Esta búsqueda de un éxito que ya consiguieron moderadamente con “Konkylie” contrasta con el escepticismo con el que el vocalista, Nikolaj Manuel Vonsild, recogió uno de los premios más prestigiosos de su país –el Steppeulv– el pasado año. Si bien dijo que es bueno gustar a la gente, cree que es más importante poner retos tanto al público como a ellos mismos. El cantante añadió que con “Infinity Pool” salieron de su zona de confort, y eso es algo que de algún modo les hizo sentir a la vez nerviosos y realizados. Aunque los elementos clave de When Saints Go Machine mantienen aquí (ya saben ese hechizante falsete de Vonsild, esas cuerdas embriagadoras, esos beats de influencia rave), lo cierto es que el álbum podría considerarse como un paso al lado en el sentido de que ahora han buscado un sonido más áspero y complejo, lleno de texturas y aún más sintético que en anteriores producciones. Para lo bueno y para lo malo, cuesta encontrar aquí un hit a la altura de “Kelly”. Comparados a menudo con Yeasayer, si su debut andaba cerca de “All Hour Cymbals”, este trabajo estaría próximo a “Fragrant World”.

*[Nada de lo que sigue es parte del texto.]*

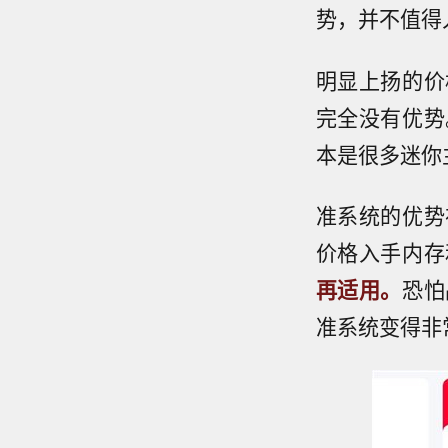
势，并不值得
明显上扬的价
完全没有优势
本是很多迷你
准系统的优势
价格入手内存
再适用。
恐怕
准系统变得非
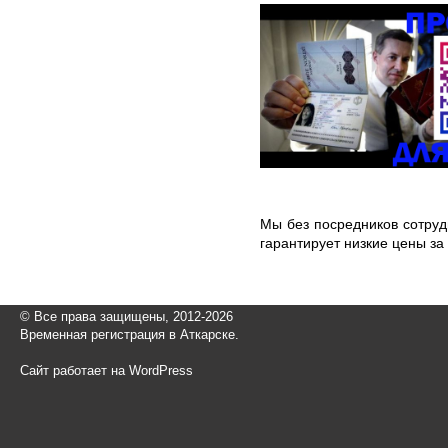
Мы без посредников сотру
гарантирует низкие цены за
© Все права защищены, 2012-2026
Временная регистрация в Аткарске.
Сайт работает на WordPress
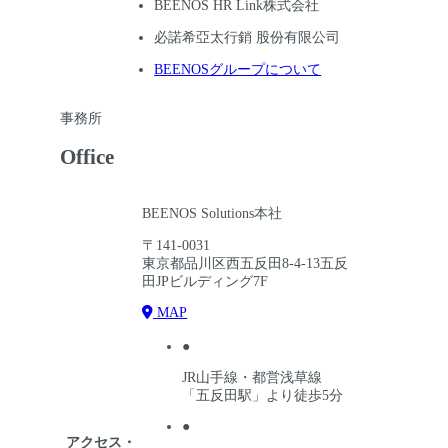
BEENOS HR Link株式会社
必諾希亞太行銷 股份有限公司
BEENOSグループについて
事務所
Office
BEENOS Solutions本社
〒141-0031
東京都品川区西五反田8-4-13五反
田JPビルディング7F
MAP
●
JR山手線・都営浅草線
「五反田駅」より徒歩5分
●
アクセス・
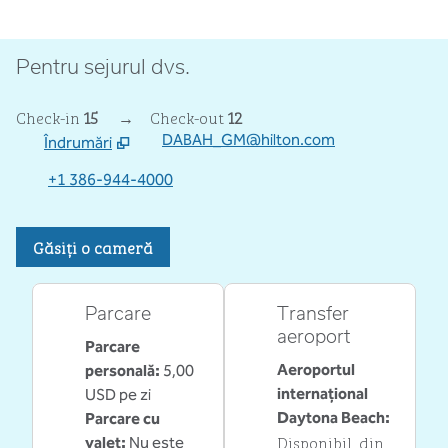
Pentru sejurul dvs.
Check-in
15
→
Check-out
12
DABAH_GM@hilton.com
Îndrumări
,
Deschide o filă nouă
+1 386-944-4000
Găsiți o cameră
Parcare
Transfer
aeroport
Parcare
Aeroportul
personală
:
5,00
internațional
USD pe zi
Daytona Beach
:
Parcare cu
Disponibil
, din
valet
:
Nu este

En “Infinity Pool” hay para todos los gustos. Desde los ritmos rotos de la ya citada “Love And Respect” a los paisajes atmosféricos de “Dead Boy”, pasando por ese suave himno rave que es “Iodine”. También hay momentos más experimentales de influencias jazzísticas como “System Of Unlimited Love” que nos devuelven a los primeros When Saints Go Machine a la vez que trae a la memoria a Flying Lotus, o los frecuentes pasajes caóticos en “Infinite Killer”. La sensualidad se mantiene, por supuesto, en temas como la aterciopelada “Mannequin”, donde mejor luce el imponente falsete de Vonsild y en el que unas cuerdas imprimen un aire majestuoso sin igual. “Order” trata de repetir el éxito de “Kelly”, aunque se queda a medias. No es el único tropiezo del disco. “Degeneration” huye de la producción elaborada de otras piezas para recurrir sólo en una simple línea de bajo de aromas industriales. Afortunadamente, el álbum se cierra con la brillante “Slave To The Take In Your Heaven”, un épico número synth-pop que deja un agradable sabor de boca y cierra un disco con muchas sorpresas.